What am I looking for by taking this risk to get to know my aunt a little better?
- Connection to a family member who has had the sobering truth of her mortality.
- A foot in the door with my sister.
The messages and the names as an assault on my person are not true. I want to show myself dignified, alive, willing to exist outside of that maternal bloodline of abusers. I was told I couldn’t live without my mother. I was told I’d fail. I’d be raped. I’d be a target for misuse. I’d be taken away and she’d never get to me. I’d fail. Well, guess whose going for coffee? A live, living, goal oriented woman living independently as her situation allows. I am penniless. I am in poor health. I have mental health issues. I have hope.
The name that hurt the most I think was ‘heartless’. I refused to give them any authentic emotion (not that it was desired) but I refused to give them an emotional response to physical or verbal abuse. I refused to fall in line even if I knew where the line ended. I was constantly bucking the arrangement of things. I was constantly bringing people to task.

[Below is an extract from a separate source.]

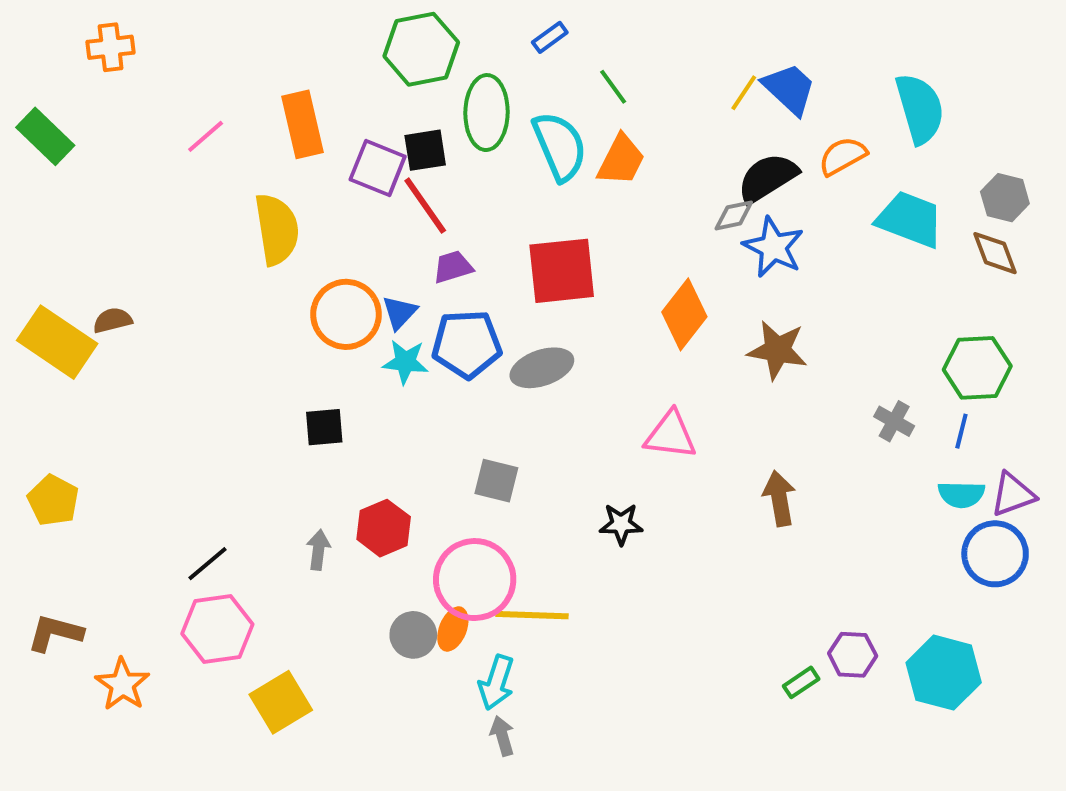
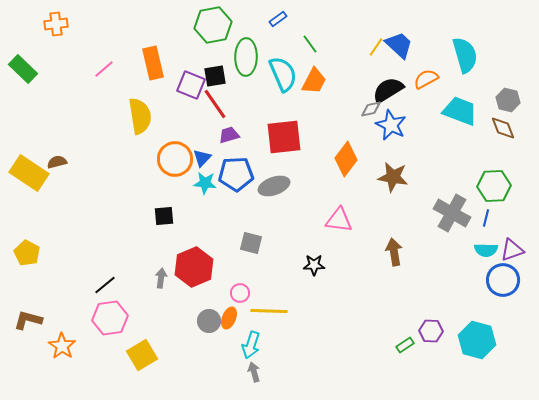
gray cross: (894, 421) -> (452, 213), size x1.8
red hexagon: (384, 528) -> (194, 267), size x1.4
pink circle: (475, 580) -> (240, 293), size x0.5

I knew the consequences, they were the same for not speaking up, for being quiet, for hiding. My way of surviving them lead to me being called rebellious, disobedient, disloyal, heartless.

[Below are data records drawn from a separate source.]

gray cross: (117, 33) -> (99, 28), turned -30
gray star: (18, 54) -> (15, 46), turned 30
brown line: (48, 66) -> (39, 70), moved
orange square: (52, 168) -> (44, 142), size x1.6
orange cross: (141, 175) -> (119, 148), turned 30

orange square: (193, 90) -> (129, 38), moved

I fought like a lion, but a single lion only has so much power with rifles pointed at his head.
I want a chance to show that I’m not the person they labeled me to be. After 25 years of absence, will I get a real chance to show who I am?

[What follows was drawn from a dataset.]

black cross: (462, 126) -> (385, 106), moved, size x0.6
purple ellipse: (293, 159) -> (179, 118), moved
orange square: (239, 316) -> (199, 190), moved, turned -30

I desperately want her to be safe. People ask about family ALL of the time. Do you have family in the area? Are you from here? Will you be spending time with family? I get tired of my heart dropping. Can I say, please, I have an aunt and have it be true?
Maybe if my aunt sees me in person a few times she’ll pass it along that I am not here to bring up past events, to start trouble, to hash out differences. I’m tired and our family is dwindling very quickly. How long will it be before she and I are the last two standing? Must we stand on opposite sides of the street? Please, may I have my sister?